BEGIN Records

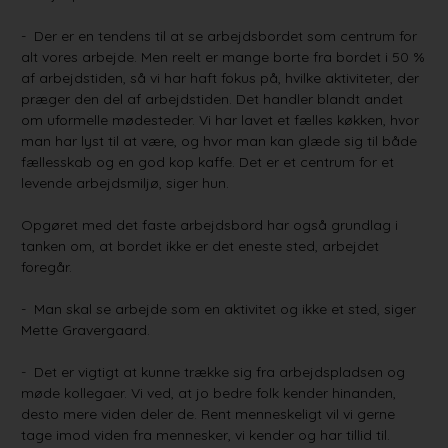
- Der er en tendens til at se arbejdsbordet som centrum for
alt vores arbejde. Men reelt er mange borte fra bordet i 50 %
af arbejdstiden, så vi har haft fokus på, hvilke aktiviteter, der
præger den del af arbejdstiden. Det handler blandt andet
om uformelle mødesteder. Vi har lavet et fælles køkken, hvor
man har lyst til at være, og hvor man kan glæde sig til både
fællesskab og en god kop kaffe. Det er et centrum for et
levende arbejdsmiljø, siger hun.
Opgøret med det faste arbejdsbord har også grundlag i
tanken om, at bordet ikke er det eneste sted, arbejdet
foregår.
- Man skal se arbejde som en aktivitet og ikke et sted, siger
Mette Gravergaard.
- Det er vigtigt at kunne trække sig fra arbejdspladsen og
møde kollegaer. Vi ved, at jo bedre folk kender hinanden,
desto mere viden deler de. Rent menneskeligt vil vi gerne
tage imod viden fra mennesker, vi kender og har tillid til.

END Records

## Work instructions
The range runs from the line above containing "af arbejdstiden, så" to the line containing "fællesskab og en", inclusive. Restate those lines word for word and no others.

## Written answer
af arbejdstiden, så vi har haft fokus på, hvilke aktiviteter, der
præger den del af arbejdstiden. Det handler blandt andet
om uformelle mødesteder. Vi har lavet et fælles køkken, hvor
man har lyst til at være, og hvor man kan glæde sig til både
fællesskab og en god kop kaffe. Det er et centrum for et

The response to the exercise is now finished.